Un-patched Systems


An article on March 23, 2017 from C|Net reports that 71% of Android users on major U.S. cellular carriers are running phones with outdated security patches. This is an astonishing number. Unfortunately, it is not a surprising number.

Software updates have become a required component of using any device that has software in it. Bugs and vulnerabilities are discovered regularly in software, and any product needs a way to update the software running on it. However, the mechanism to update products over the years has remained largely unchanged.

I can think of four major categories of software update strategies for products:
1) A software update is silently released on a web site, requiring the user to look for it.
2) The user is notified of an update when they log into the administrative interface of the product.
3) The user is notified of an update on one of their primary user interface devices.
4) The product refuses to operate until it is updated.
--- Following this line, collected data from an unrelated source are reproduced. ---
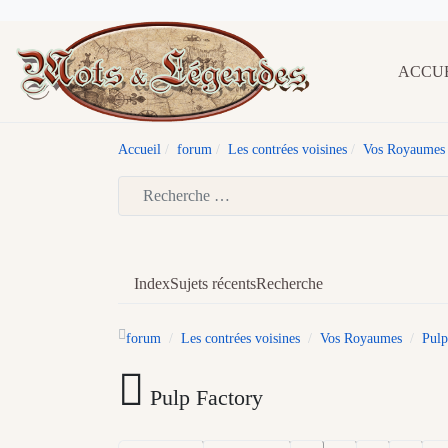
ACCU
Accueil
forum
Les contrées voisines
Vos Royaumes
Type 2 or more characters for results.
Index
Sujets récents
Recherche
forum
Les contrées voisines
Vos Royaumes
Pulp
Pulp Factory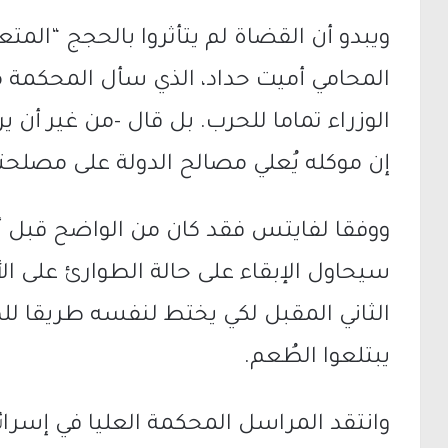
ويبدو أن القضاة لم يتأثروا بالحجج “المتع
المحامي أميت حداد، الذي سأل المحكمة ما 
الوزراء تماما للحرب. بل قال -من غير أن
إن موكله يُعلي مصالح الدولة على مصلح
ووفقا لفايتس فقد كان من الواضح قبل أ
سيحاول الإبقاء على حالة الطوارئ على ال
الثاني المقبل لكي يختط لنفسه طريقا ل
يبتلعوا الطُعم.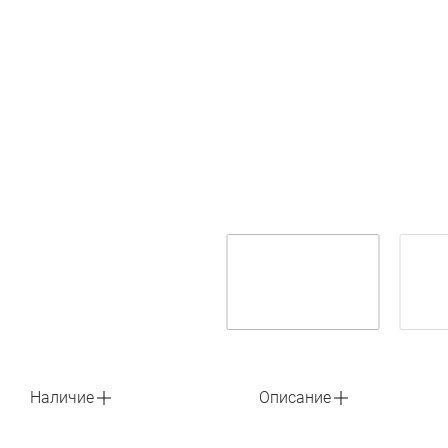
Наличие
Описание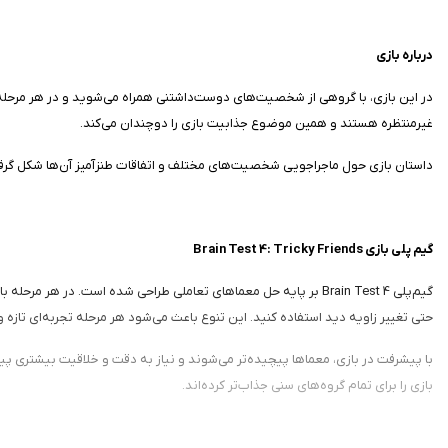
درباره بازی
در این بازی، با گروهی از شخصیت‌های دوست‌داشتنی همراه می‌شوید و در هر مرحله با
غیرمنتظره هستند و همین موضوع جذابیت بازی را دوچندان می‌کند.
داستان بازی حول ماجراجویی شخصیت‌های مختلف و اتفاقات طنزآمیز آن‌ها شکل گرفته
گیم پلی بازی Brain Test 4: Tricky Friends
گیم‌پلی Brain Test 4 بر پایه حل معماهای تعاملی طراحی شده است. 
حتی تغییر زاویه دید استفاده کنید. این تنوع باعث می‌شود هر مرحله تجربه‌ای تازه 
با پیشرفت در بازی، معماها پیچیده‌تر می‌شوند و نیاز به دقت و خلاقیت بیشتری پید
بازی را برای تمام گروه‌های سنی جذاب‌تر کرده‌اند.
There are probably a few cases that don’t fit into these four, but they are rare. I could argue that in 2017, options 1 through 3 are unacceptable. End users are not qualified to make determinations as to which security patches they should apply and when. Furthermore, in 2017, most devices are always connected to the Internet one way or the other. Automatic updates forced by the product manufacturer are a lot easier to accomplish today. In the case of an Android cell phone, the device by its very nature is almost always connected.

Gaming machines like the Sony Playstation already enforce this dynamic. When a software update is available for this device, online gaming and streaming video no longer function until the user agrees to install the software update, assuming it wasn’t already automatically installed for them. When can we expect the same level of security awareness from the rest of our software and devices?